Segment Start: Data section
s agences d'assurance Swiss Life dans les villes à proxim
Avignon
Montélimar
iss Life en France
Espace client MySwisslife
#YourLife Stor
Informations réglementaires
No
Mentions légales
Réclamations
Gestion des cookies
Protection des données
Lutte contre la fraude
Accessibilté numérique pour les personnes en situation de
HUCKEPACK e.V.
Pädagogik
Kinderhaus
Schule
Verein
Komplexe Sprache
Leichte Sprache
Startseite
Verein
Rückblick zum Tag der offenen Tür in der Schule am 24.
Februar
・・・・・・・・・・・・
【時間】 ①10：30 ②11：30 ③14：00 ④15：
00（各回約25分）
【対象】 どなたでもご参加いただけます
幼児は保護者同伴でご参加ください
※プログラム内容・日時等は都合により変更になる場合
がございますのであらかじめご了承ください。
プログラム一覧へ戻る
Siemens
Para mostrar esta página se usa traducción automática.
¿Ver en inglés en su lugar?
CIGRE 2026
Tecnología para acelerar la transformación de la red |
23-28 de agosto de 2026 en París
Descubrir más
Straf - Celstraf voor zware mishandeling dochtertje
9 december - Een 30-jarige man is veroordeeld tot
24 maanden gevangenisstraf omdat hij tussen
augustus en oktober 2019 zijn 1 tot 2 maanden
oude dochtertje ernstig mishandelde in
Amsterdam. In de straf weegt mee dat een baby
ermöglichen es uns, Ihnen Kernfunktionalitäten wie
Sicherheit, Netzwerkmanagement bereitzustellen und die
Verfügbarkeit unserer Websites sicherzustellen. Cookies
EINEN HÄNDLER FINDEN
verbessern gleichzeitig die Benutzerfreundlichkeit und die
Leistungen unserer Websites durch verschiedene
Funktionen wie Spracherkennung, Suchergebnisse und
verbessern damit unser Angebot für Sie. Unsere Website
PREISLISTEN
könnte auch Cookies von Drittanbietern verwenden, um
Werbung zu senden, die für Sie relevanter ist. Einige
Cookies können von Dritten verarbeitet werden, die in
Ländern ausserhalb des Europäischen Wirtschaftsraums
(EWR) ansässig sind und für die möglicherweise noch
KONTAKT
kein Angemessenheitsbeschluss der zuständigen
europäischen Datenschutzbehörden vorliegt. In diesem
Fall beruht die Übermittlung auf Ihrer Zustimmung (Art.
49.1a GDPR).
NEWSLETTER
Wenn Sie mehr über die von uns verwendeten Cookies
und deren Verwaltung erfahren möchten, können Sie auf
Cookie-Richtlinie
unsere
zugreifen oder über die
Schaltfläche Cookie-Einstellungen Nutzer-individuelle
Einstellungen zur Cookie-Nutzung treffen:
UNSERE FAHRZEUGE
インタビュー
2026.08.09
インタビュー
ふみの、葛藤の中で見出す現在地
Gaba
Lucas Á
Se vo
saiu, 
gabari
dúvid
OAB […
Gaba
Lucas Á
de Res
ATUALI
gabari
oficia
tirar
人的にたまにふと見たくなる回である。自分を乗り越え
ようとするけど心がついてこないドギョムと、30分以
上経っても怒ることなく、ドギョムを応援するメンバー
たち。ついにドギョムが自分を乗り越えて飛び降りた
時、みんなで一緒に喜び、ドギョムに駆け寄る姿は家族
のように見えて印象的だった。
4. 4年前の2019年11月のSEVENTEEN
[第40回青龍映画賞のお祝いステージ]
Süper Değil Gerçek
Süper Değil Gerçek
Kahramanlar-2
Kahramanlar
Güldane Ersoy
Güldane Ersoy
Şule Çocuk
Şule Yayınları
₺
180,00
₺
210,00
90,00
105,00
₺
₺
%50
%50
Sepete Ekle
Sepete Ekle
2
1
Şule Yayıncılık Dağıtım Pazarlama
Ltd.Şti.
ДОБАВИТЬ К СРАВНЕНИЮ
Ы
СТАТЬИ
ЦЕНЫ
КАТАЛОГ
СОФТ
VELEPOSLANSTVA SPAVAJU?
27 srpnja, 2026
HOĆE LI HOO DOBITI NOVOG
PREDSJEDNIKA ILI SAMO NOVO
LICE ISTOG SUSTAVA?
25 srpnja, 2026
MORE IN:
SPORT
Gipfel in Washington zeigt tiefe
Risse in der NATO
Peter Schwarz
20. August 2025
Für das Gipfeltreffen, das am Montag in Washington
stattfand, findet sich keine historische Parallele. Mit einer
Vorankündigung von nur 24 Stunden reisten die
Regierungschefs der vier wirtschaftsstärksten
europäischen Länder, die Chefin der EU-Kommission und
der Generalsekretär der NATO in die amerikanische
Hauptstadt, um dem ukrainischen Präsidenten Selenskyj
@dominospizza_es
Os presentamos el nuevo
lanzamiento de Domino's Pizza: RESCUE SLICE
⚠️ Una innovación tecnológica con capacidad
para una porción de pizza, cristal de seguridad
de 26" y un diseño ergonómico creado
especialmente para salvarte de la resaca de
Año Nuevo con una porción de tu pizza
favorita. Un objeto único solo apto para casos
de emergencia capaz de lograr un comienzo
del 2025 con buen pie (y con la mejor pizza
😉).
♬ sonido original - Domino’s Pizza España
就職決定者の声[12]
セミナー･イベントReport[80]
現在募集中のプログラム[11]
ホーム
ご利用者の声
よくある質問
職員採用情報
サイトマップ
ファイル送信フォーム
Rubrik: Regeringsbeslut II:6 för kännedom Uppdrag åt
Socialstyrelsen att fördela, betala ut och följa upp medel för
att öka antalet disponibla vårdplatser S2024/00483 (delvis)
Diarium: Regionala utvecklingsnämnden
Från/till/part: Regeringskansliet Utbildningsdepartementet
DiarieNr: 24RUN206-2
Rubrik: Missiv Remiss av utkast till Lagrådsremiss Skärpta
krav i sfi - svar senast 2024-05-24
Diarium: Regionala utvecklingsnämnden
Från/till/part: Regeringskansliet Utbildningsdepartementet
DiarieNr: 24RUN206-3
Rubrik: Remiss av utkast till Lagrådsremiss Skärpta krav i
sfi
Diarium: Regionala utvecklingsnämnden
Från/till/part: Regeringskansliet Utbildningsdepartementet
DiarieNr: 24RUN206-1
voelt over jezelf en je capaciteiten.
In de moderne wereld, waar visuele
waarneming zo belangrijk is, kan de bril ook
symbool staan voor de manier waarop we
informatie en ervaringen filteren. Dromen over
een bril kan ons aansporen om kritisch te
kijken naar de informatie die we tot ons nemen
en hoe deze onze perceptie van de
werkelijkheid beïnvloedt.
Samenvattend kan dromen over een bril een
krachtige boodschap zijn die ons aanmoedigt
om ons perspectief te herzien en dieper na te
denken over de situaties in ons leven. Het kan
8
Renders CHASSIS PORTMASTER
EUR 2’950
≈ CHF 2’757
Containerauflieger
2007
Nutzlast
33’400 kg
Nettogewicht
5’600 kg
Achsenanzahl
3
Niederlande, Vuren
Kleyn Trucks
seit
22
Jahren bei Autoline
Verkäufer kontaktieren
Segment End: Data section
#### Assignment
Review the entries above and return every line where "Einstellungen" appears.

#### Answer space
Schaltfläche Cookie-Einstellungen Nutzer-individuelle
Einstellungen zur Cookie-Nutzung treffen:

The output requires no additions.